Describing his time with Tito and the Yugoslav Partisan movement, Maclean once said, "To some people, my life might seem one long adventure holiday, blowing up forts in the desert, clandestinely parachuting into guerrilla wars, penetrating forbidden cities deep behind closed frontiers." He later went on to pen two autobiographies about Tito in which his admiration for Yugoslavia’s war-time leader and later President is abundantly evident, as was his admiration for the people of Yugoslavia and Croatians in particular.

At the wars end, Maclean returned to Britain where he was a long-time Conservative Member of Parliament, Parliamentary Undersecretary of State for War, and a traveler and author of a plethora of books. His autobiography, Eastern Approaches, published in 1949 describes his travels in Central Asia and the Soviet Union during the 1930s and his wartime adventures in Yugoslavia during WWII.
His friendship with Tito would continue throughout his life and right up until the President’s death in 1980. When the Homeland War broke out in the early 1990s, Maclean and his wife Veronica were visiting family in Scotland. Saddened and distraught, they made one of the first mercy missions into war-torn Yugoslavia, steering a truck with medical supplies through Bosnia to their beloved island of Korčula, which Fitzroy had liberated during WWII with Tito and where the Macleans still owned a property.
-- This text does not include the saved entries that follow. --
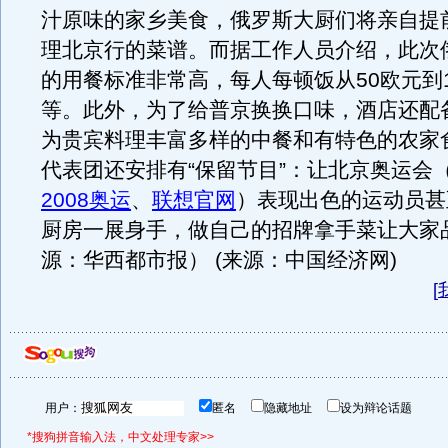
汁原味的家乡美食，俄罗斯大厨们将亲自提
理北京行的菜谱。而据工作人员介绍，此次
的用餐标准非常高，每人每顿饭从50欧元到1
等。此外，为了给普京换换口味，酒店还配
为贵宾料理丰富多样的中餐和有特色的农家
代表团还安排有“保留节目”：让北京奥运会
2008奥运
、
联想官网
）表现出色的运动员甚
厨房一展身手，做自己的招牌拿手菜让大家
源：华西都市报） (来源：中国经济网)
[
用户：
匿名
隐藏地址
设为辩论话题
*搜狗拼音输入法，中文处理专家>>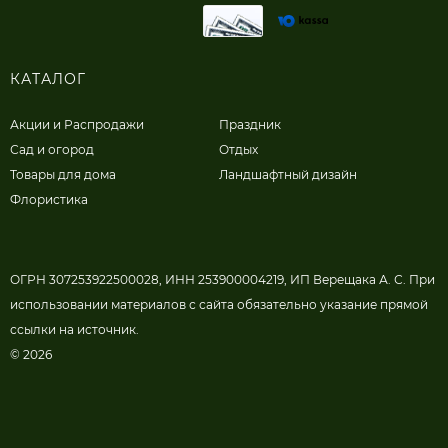
КАТАЛОГ
Акции и Распродажи
Праздник
Сад и огород
Отдых
Товары для дома
Ландшафтный дизайн
Флористика
ОГРН 307253922500028, ИНН 253900004219, ИП Верещака А. С. При
использовании материалов с сайта обязательно указание прямой
ссылки на источник.
© 2026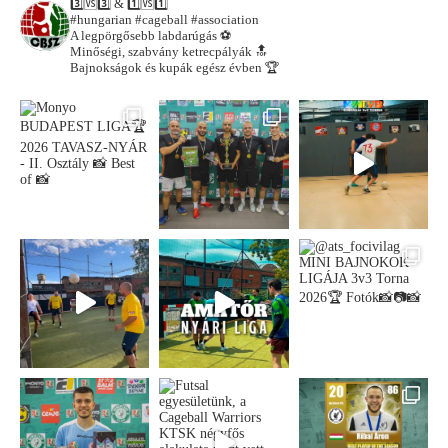
3️⃣🆚3️⃣ & 1️⃣🆚1️⃣
#hungarian #cageball #association
A legpörgősebb labdarúgás ⚽️
Minőségi, szabvány ketrecpályák 🔝
Bajnokságok és kupák egész évben 🏆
He was 81-years old at the time and still the gallant daredevil.

Following Maclean’s death, his son Charles bequeathed a series of private papers and correspondence between his father, President Tito, and other global dignitaries, to the University of Virginia. Among the more interesting and curious artifacts within the files are letters dating from the 1990's war to Lord David Owen and academic Stevan Dedijer about the Korčula Emergency Appeal, a relief effort for a hospital on the island which was organized by Maclean and his wife Veronica.
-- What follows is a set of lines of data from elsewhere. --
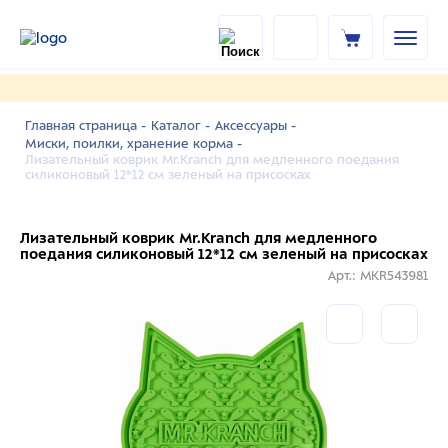
Главная страница -
Каталог -
Аксессуары -
Миски, поилки, хранение корма -
Лизательный коврик Mr.Kranch для медленного поедания
силиконовый 12*12 см зеленый на присосках
Лизательный коврик Mr.Kranch для медленного
поедания силиконовый 12*12 см зеленый на присосках
Арт.: MKR543981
Sir Fitzroy Maclean passed away in 1996 at the age of 85, while visiting friends in Hertford, England. At the time he was living at Strachur House, the Maclean family’s ancestral home in the Scottish county of Argyll. His wife Veronica survived him by another nine years, passing away in early 2005 at the age of 84. Their love and association with Korčula, while perhaps unknown to the tourist hordes, is well-known among the locals who fondly recall Veronica Maclean’s affection for rakija, a drink she once famously quipped should be sipped only after being “shaken, not stirred.”